ATO assures small employers transition to STP will be flexible
The ATO is assuring small businesses that its approach to extending single touch payroll will be flexible, reasonable and pragmatic.
Earlier this week, Parliament passed legislation to extend single touch payroll (STP) reporting to include all small employers (those with fewer than 20 employees) from 1 July 2019. STP is pay day reporting by employers to the ATO as it happens, this reporting having started on 1 July 2018 for large employers (20 or more employees).
Following the Parliament’s approval, commissioner Chris Jordan said that the ATO understands there will be circumstances where more time is needed to implement STP or lodge reports.
“We will offer micro employers (one to four employees) help to transition to STP and a number of alternative options – such as allowing those who rely on a registered tax or BAS agent to report quarterly for the first two years, rather than each time payroll is run,” Mr Jordan said in a statement.
He noted that small employers can start reporting any time from the 1 July start date to 30 September 2019.
“We will grant deferrals to any small employer who requests additional time to start STP reporting,” Mr Jordan explained.
No penalties for mistakes, missed or late reports will be implemented for the first year, he noted.
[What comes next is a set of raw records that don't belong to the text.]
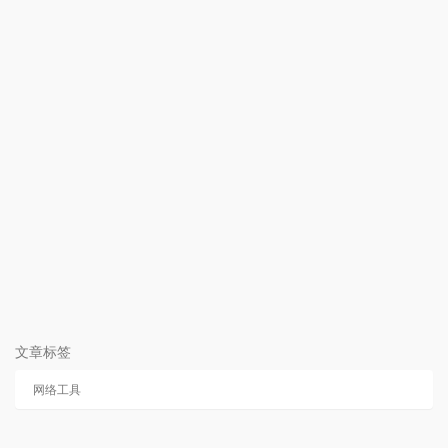
文章标签
网络工具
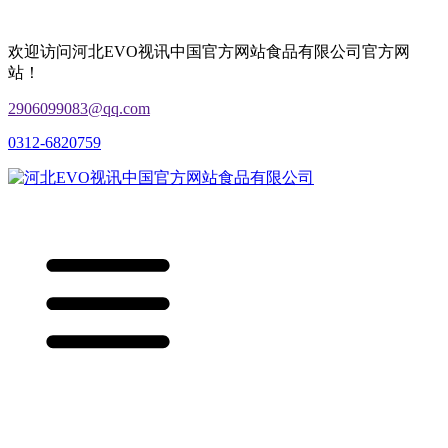
欢迎访问河北EVO视讯中国官方网站食品有限公司官方网
站！
2906099083@qq.com
0312-6820759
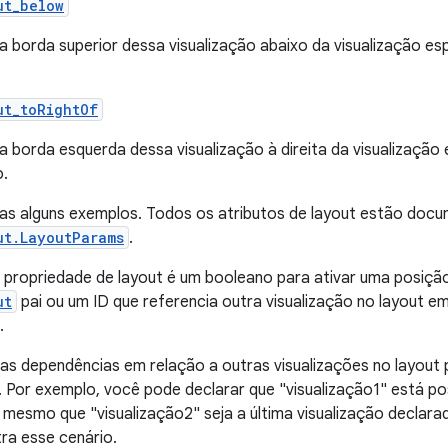
ut_below
 a borda superior dessa visualização abaixo da visualização e
ut_toRightOf
a borda esquerda dessa visualização à direita da visualizaçã
o.
as alguns exemplos. Todos os atributos de layout estão do
ut.LayoutParams
.
 propriedade de layout é um booleano para ativar uma posiçã
ut
pai ou um ID que referencia outra visualização no layout e
.
 as dependências em relação a outras visualizações no layou
 Por exemplo, você pode declarar que "visualização1" está po
, mesmo que "visualização2" seja a última visualização declara
ra esse cenário.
Additionally, Mr Jordan said, the ATO will exempt employers that are experiencing hardship, or are located in areas with intermittent or no internet connection.
“Pleasingly, many small employers have already taken up STP reporting and they have provided positive feedback that STP makes payroll reporting easier,” Mr Jordan added.
By extending STP to all employers, the ATO is hoping to up transparency, provide a level playing field for small business and ensure all Australians get their full superannuation entitlements.